**Assigned task**. If "Programmer" shows up in a line of the material, return that line.

** Opening Input records block **

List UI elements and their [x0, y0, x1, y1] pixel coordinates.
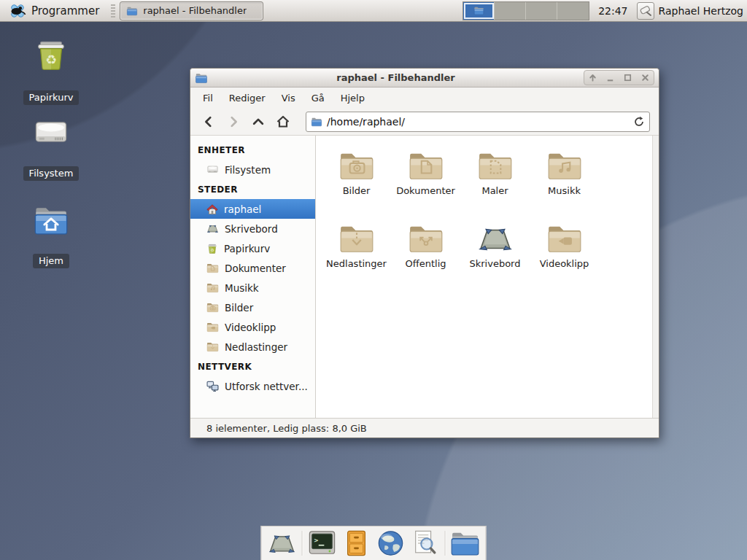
trash-icon	[206, 243, 218, 254]
file-search-icon	[411, 529, 439, 557]
sidebar-item-downloads[interactable]: Nedlastinger	[190, 337, 315, 357]
minimize-button[interactable]	[605, 72, 616, 83]
home-icon	[206, 203, 218, 215]
maximize-button[interactable]	[622, 72, 633, 83]
applications-menu-label: Programmer	[31, 4, 99, 18]
top-panel: Programmer raphael - Filbehandler 22:47 …	[0, 0, 747, 22]
user-name-label: Raphael Hertzog	[659, 5, 743, 17]
up-button[interactable]	[246, 111, 271, 133]
window-title: raphael - Filbehandler	[208, 72, 584, 83]
folder-documents-icon	[206, 262, 219, 273]
file-grid: Bilder Dokumenter Maler Musikk Nedlastin…	[316, 136, 652, 418]
folder-videos-icon	[206, 322, 219, 332]
folder-icon	[311, 117, 322, 127]
desktop-icon-label: Filsystem	[23, 166, 80, 181]
dock-separator	[302, 531, 303, 556]
file-item-videos[interactable]: Videoklipp	[530, 216, 599, 289]
vertical-scrollbar[interactable]	[652, 136, 659, 418]
taskbar-window-button[interactable]: raphael - Filbehandler	[120, 1, 263, 20]
folder-pictures-icon	[338, 150, 375, 181]
sidebar-header-places: STEDER	[190, 179, 315, 199]
sidebar-item-pictures[interactable]: Bilder	[190, 298, 315, 317]
file-item-templates[interactable]: Maler	[460, 143, 530, 216]
globe-icon	[377, 529, 405, 557]
hard-drive-icon	[206, 164, 219, 175]
sidebar-header-network: NETTVERK	[190, 357, 315, 376]
session-action-icon	[637, 2, 654, 20]
workspace-2[interactable]	[495, 2, 526, 20]
path-bar[interactable]	[306, 112, 650, 132]
workspace-1[interactable]	[463, 2, 495, 20]
file-manager-window: raphael - Filbehandler Fil Rediger Vis G…	[190, 68, 659, 438]
file-item-pictures[interactable]: Bilder	[322, 143, 391, 216]
desktop-icon-trash[interactable]: Papirkurv	[15, 36, 88, 105]
workspace-switcher	[462, 1, 589, 20]
dock-show-desktop-button[interactable]	[268, 529, 297, 557]
sidebar-item-browse-network[interactable]: Utforsk nettver...	[190, 376, 315, 396]
window-controls	[584, 70, 654, 85]
folder-templates-icon	[477, 150, 514, 181]
folder-public-icon	[408, 223, 444, 254]
folder-documents-icon	[408, 150, 444, 181]
file-item-desktop[interactable]: Skrivebord	[460, 216, 530, 289]
dock-file-search-button[interactable]	[411, 529, 440, 557]
dock	[261, 526, 487, 560]
sidebar-item-documents[interactable]: Dokumenter	[190, 258, 315, 278]
taskbar-window-label: raphael - Filbehandler	[143, 5, 247, 16]
xfce-logo-icon	[9, 2, 26, 20]
folder-downloads-icon	[338, 223, 375, 254]
dock-separator	[445, 531, 446, 556]
file-item-music[interactable]: Musikk	[530, 143, 599, 216]
folder-videos-icon	[546, 223, 583, 254]
forward-button[interactable]	[221, 111, 246, 133]
desktop-icon-label: Papirkurv	[23, 90, 80, 105]
sidebar-item-desktop[interactable]: Skrivebord	[190, 219, 315, 238]
dock-web-browser-button[interactable]	[376, 529, 406, 557]
menubar: Fil Rediger Vis Gå Hjelp	[190, 88, 659, 108]
back-button[interactable]	[196, 111, 221, 133]
file-item-documents[interactable]: Dokumenter	[391, 143, 460, 216]
menu-go[interactable]: Gå	[305, 90, 331, 106]
menu-view[interactable]: Vis	[275, 90, 302, 106]
desktop-icon	[206, 223, 219, 234]
dock-file-manager-button[interactable]	[451, 529, 480, 557]
dock-file-cabinet-button[interactable]	[342, 529, 371, 557]
home-folder-icon	[15, 204, 88, 236]
desktop-icon	[477, 223, 514, 254]
terminal-icon	[309, 529, 336, 557]
menu-file[interactable]: Fil	[196, 90, 220, 106]
titlebar[interactable]: raphael - Filbehandler	[190, 69, 659, 88]
file-manager-icon	[126, 6, 138, 16]
sidebar-item-filesystem[interactable]: Filsystem	[190, 160, 315, 179]
user-session-button[interactable]: Raphael Hertzog	[637, 2, 743, 20]
hard-drive-icon	[15, 117, 88, 149]
file-item-downloads[interactable]: Nedlastinger	[322, 216, 391, 289]
sidebar-item-music[interactable]: Musikk	[190, 278, 315, 298]
desktop-icon-filesystem[interactable]: Filsystem	[15, 117, 88, 181]
workspace-3[interactable]	[526, 2, 557, 20]
sidebar-item-videos[interactable]: Videoklipp	[190, 317, 315, 337]
file-cabinet-icon	[343, 529, 371, 557]
status-text: 8 ielementer, Ledig plass: 8,0 GiB	[206, 423, 367, 434]
file-manager-icon	[449, 529, 481, 557]
shade-button[interactable]	[587, 72, 598, 83]
dock-terminal-button[interactable]	[308, 529, 337, 557]
folder-music-icon	[206, 282, 219, 293]
workspace-4[interactable]	[557, 2, 589, 20]
desktop-icon-home[interactable]: Hjem	[15, 204, 88, 268]
applications-menu-button[interactable]: Programmer	[4, 1, 104, 20]
menu-help[interactable]: Hjelp	[334, 90, 371, 106]
sidebar-item-trash[interactable]: Papirkurv	[190, 238, 315, 258]
path-input[interactable]	[327, 116, 633, 128]
home-button[interactable]	[271, 111, 295, 133]
reload-icon[interactable]	[633, 116, 645, 128]
file-item-public[interactable]: Offentlig	[391, 216, 460, 289]
show-desktop-icon	[268, 531, 297, 556]
file-pane: Bilder Dokumenter Maler Musikk Nedlastin…	[316, 136, 659, 418]
sidebar-item-home[interactable]: raphael	[190, 199, 315, 219]
folder-downloads-icon	[206, 341, 219, 352]
menu-edit[interactable]: Rediger	[222, 90, 272, 106]
panel-clock[interactable]: 22:47	[595, 5, 630, 17]
close-button[interactable]	[640, 72, 651, 83]
file-manager-icon	[473, 6, 484, 15]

** Closing Input records block **

**Exercise output**.
applications-menu-label: Programmer	[31, 4, 99, 18]
top-panel: Programmer raphael - Filbehandler 22:47 …	[0, 0, 747, 22]
applications-menu-button[interactable]: Programmer	[4, 1, 104, 20]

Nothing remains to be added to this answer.